Fingimos dándole conversación al vecino en el ascensor cuando en realidad seguiríamos respondiendo wasaps. Nos recostamos en un asiento del metro con un libro de poesía cuando disfrutaríamos más viendo en bucle ese vídeo tan tierno de gatitos. Incluso habrá quien pida un cóctel intragable frente a sus amigos por puro postureo. Este concepto tan de moda y del que se acusa a cualquiera que calce un disfraz impropio a su personalidad puede, no obstante, resultar positivo para nuestra vida.

Puede terminar siendo algo sano. En algunas ocasiones, hasta reflejará lo más auténtico de nosotros mismos. Así lo defiende Dan Fox en el ensayo Pretenciosidad. Por qué es importante, publicado en español por Alpha Decay.

El autor británico residente en Nueva York cree que, si tenemos en cuenta el origen del término, ser pretencioso no es más que escudarse en las máscaras que nos impone el medio y no «pretender ser más de lo que uno es», como lo define la Real Academia de la Lengua. «Parece que los seres humanos, desde una edad temprana, aprenden a actuar frente al otro. Para los niños, el juego es una forma de fingir que les permite explorar y desarrollarse como seres sociales sin llegar a ningún daño.

Como adultos nos enseñan que debemos ser verdaderos (honestos, transparentes, auténticos) y, sin embargo, la vida es mucho más compleja que eso», sostiene Fox por correo electrónico. «En el trabajo y en las relaciones, las personas tienden a presentar versiones diferentes de sí mismos a los demás. Por ejemplo, alguien puede actuar de cierta manera en el trabajo para mantener su autoridad, pero en casa mostrar otros aspectos de su personalidad. Al enfatizar u ocultar ciertas características se está participando en una especie de interpretación que se adapta a un rol particular: gerente, empleado, esposa, marido, padre…».

Una cosa está clara: el debate que envuelve al postureo se inicia en la madurez. Antes, en la infancia, actuar es simplemente un juego inocente que denota un desarrollo saludable, según la opinión de Fox.
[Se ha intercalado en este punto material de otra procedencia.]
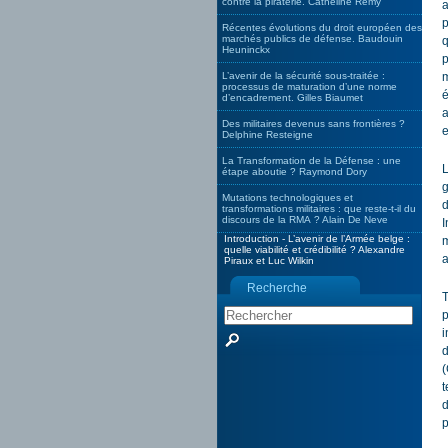
contre la piraterie. Catheline Remy
a
p
Récentes évolutions du droit européen des
marchés publics de défense. Baudouin
q
Heuninckx
p
L’avenir de la sécurité sous-traitée :
m
processus de maturation d’une norme
é
d’encadrement. Gilles Biaumet
a
Des militaires devenus sans frontières ?
e
Delphine Resteigne
La Transformation de la Défense : une
L
étape aboutie ? Raymond Dory
g
Mutations technologiques et
d
transformations militaires : que reste-t-il du
discours de la RMA ? Alain De Neve
I
Introduction - L’avenir de l’Armée belge :
m
quelle viabilité et crédibilité ? Alexandre
a
Piraux et Luc Wilkin
Recherche
T
p
i
d
(
t
d
p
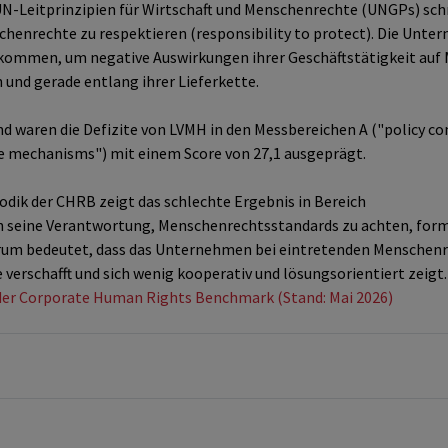
N-Leitprinzipien für Wirtschaft und Menschenrechte (UNGPs) sc
enrechte zu respektieren (responsibility to protect). Die Unter
kommen, um negative Auswirkungen ihrer Geschäftstätigkeit auf 
 und gerade entlang ihrer Lieferkette.
 waren die Defizite von LVMH in den Messbereichen A ("policy c
e mechanisms") mit einem Score von 27,1 ausgeprägt.
dik der CHRB zeigt das schlechte Ergebnis in Bereich
 seine Verantwortung, Menschenrechtsstandards zu achten, formel
derum bedeutet, dass das Unternehmen bei eintretenden Menschen
 verschafft und sich wenig kooperativ und lösungsorientiert zeigt.
der Corporate Human Rights Benchmark (Stand: Mai 2026)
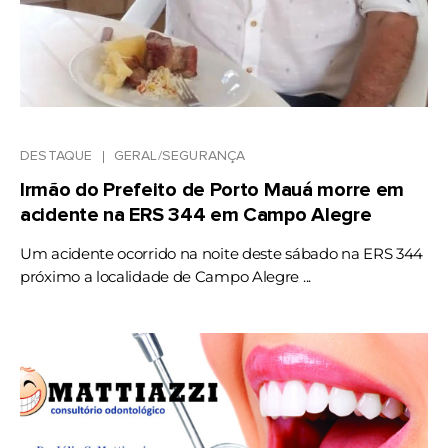
DESTAQUE
GERAL/SEGURANÇA
Irmão do Prefeito de Porto Mauá morre em
acidente na ERS 344 em Campo Alegre
Um acidente ocorrido na noite deste sábado na ERS 344
próximo a localidade de Campo Alegre ...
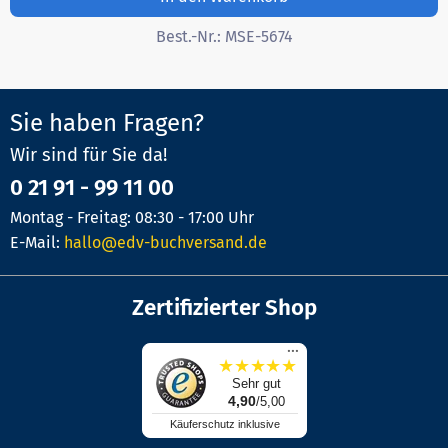
Best.-Nr.:
MSE-5674
Sie haben Fragen?
Wir sind für Sie da!
0 21 91 - 99 11 00
Montag - Freitag: 08:30 - 17:00 Uhr
E-Mail:
hallo@edv-buchversand.de
Zertifizierter Shop
...
★
★
★
★
★
Sehr gut
4,90
/5,00
Käuferschutz inklusive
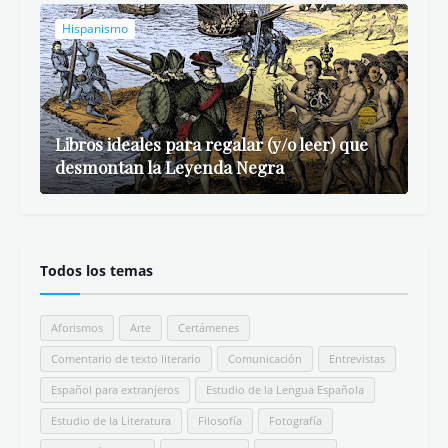
Hispanismo
Libros ideales para regalar (y/o leer) que
desmontan la Leyenda Negra
Todos los temas
Aforismos
Arte
Certámenes
Comentario de texto literario
Comunicación
Entrevistas
Español para extranjeros
Estudio de la Lengua Española
Estudio de la Literatura
Filosofía
Fotografía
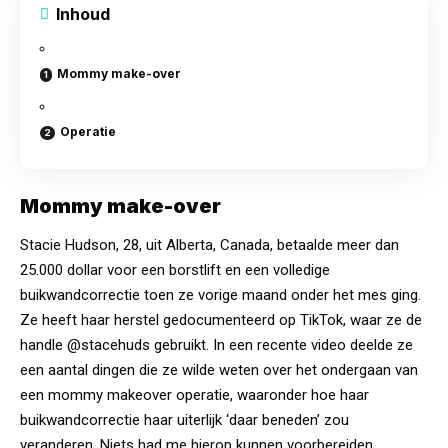
Inhoud
Mommy make-over
Operatie
Mommy make-over
Stacie Hudson, 28, uit Alberta, Canada, betaalde meer dan
25.000 dollar voor een borstlift en een volledige
buikwandcorrectie toen ze vorige maand onder het mes ging.
Ze heeft haar herstel gedocumenteerd op TikTok, waar ze de
handle @stacehuds gebruikt. In een recente video deelde ze
een aantal dingen die ze wilde weten over het ondergaan van
een mommy makeover operatie, waaronder hoe haar
buikwandcorrectie haar uiterlijk ‘daar beneden’ zou
veranderen. Niets had me hierop kunnen voorbereiden.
Pero, «cuando se presume de que ya has aprendido a fijar la frontera entre realidad y fantasía», esta acción lúdica empieza a ser despreciada y aparecen las nociones de falsedad. «La verdad y la mentira son palabras cargadas con todo tipo de connotaciones morales y éticas», afirma.

Pone ejemplos: «Mentir se considera una cosa mala, así que cuando lo conectamos a ser pretencioso, entonces ser pretencioso también es visto como algo malo. Sin embargo, ser pretencioso no es necesariamente perjudicial: en las artes hay innumerables casos de fingimiento que nos entretienen, nos conmueven, nos hacen pensar, nos dan placer. En el cine, la danza, el teatro, la música o la literatura, los artistas siempre están mintiendo sobre quiénes son, pero valoramos esto», apunta quien escribe que «nadie se autoidentifica realmente como falso o pretencioso: siempre es una acusación lanzada a otros».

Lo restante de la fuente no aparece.